## Task item:
Return nothing but the lines from the line containing "This screenshot has width=1440, height=1415." through the last line of the records, reproduced exactly.

## Data records:
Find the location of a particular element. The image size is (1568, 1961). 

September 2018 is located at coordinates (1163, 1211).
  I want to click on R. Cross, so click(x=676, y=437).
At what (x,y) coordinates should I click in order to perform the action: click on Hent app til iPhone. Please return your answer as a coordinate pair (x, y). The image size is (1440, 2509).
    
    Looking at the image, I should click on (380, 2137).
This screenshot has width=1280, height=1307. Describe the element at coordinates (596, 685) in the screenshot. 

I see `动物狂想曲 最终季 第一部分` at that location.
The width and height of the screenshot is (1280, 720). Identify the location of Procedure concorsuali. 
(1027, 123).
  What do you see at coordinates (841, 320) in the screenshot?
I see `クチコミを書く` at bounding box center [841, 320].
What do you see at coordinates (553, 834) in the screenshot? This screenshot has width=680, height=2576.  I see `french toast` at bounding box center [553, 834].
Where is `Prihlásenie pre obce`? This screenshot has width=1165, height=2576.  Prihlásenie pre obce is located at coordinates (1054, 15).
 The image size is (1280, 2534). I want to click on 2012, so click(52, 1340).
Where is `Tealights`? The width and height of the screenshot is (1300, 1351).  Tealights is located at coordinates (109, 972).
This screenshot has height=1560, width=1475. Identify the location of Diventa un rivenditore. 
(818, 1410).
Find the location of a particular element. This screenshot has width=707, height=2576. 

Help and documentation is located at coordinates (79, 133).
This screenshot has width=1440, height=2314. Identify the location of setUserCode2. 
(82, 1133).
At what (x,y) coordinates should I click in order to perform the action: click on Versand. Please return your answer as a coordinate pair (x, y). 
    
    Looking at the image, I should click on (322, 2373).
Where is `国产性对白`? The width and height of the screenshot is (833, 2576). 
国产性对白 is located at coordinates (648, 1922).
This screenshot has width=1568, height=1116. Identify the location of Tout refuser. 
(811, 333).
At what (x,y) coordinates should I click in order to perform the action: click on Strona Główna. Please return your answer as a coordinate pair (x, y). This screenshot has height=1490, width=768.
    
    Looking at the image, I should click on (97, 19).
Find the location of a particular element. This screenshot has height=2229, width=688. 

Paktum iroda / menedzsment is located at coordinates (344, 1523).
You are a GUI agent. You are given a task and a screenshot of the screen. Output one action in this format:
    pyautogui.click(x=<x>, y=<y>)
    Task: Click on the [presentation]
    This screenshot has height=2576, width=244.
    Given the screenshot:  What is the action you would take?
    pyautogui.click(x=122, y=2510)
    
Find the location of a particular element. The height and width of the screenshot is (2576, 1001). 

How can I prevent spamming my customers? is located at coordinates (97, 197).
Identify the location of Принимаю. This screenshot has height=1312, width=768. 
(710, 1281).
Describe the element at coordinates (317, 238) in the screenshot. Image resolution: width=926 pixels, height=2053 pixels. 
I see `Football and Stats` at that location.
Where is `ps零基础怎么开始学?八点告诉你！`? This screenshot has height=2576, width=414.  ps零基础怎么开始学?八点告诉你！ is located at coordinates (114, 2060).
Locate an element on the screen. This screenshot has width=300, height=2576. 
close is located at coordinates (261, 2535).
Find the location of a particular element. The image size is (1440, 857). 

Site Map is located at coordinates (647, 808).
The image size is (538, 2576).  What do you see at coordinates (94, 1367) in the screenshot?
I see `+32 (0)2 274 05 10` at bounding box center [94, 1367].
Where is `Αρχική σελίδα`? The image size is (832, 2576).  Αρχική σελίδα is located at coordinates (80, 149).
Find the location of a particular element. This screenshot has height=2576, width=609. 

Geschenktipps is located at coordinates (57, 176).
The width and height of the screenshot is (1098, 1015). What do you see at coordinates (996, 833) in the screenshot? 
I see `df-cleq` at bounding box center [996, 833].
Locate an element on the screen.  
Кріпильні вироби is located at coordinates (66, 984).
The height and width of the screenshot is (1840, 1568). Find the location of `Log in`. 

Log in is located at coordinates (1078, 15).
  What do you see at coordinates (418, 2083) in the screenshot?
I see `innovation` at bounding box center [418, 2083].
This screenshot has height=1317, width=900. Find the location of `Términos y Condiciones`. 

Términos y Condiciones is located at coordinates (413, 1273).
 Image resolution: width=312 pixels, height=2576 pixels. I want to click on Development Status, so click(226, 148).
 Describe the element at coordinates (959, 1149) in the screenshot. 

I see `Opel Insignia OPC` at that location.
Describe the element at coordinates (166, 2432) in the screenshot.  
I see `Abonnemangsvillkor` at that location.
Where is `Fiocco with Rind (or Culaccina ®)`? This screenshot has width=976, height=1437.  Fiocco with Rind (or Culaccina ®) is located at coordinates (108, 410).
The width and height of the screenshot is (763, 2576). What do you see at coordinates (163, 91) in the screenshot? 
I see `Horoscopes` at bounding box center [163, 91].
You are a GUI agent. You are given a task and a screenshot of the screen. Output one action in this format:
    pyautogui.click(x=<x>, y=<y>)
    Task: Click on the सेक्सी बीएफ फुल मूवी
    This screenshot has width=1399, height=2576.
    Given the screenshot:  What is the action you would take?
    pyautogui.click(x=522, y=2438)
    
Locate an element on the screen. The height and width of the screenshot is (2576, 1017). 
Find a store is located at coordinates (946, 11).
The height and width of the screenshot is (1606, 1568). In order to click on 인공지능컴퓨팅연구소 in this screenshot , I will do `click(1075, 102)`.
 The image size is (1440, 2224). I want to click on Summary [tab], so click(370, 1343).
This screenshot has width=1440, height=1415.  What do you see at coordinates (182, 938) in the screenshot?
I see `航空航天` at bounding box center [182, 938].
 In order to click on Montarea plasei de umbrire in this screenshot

## Exercise response:
This screenshot has width=1440, height=1415.  What do you see at coordinates (182, 938) in the screenshot?
I see `航空航天` at bounding box center [182, 938].
 In order to click on Montarea plasei de umbrire in this screenshot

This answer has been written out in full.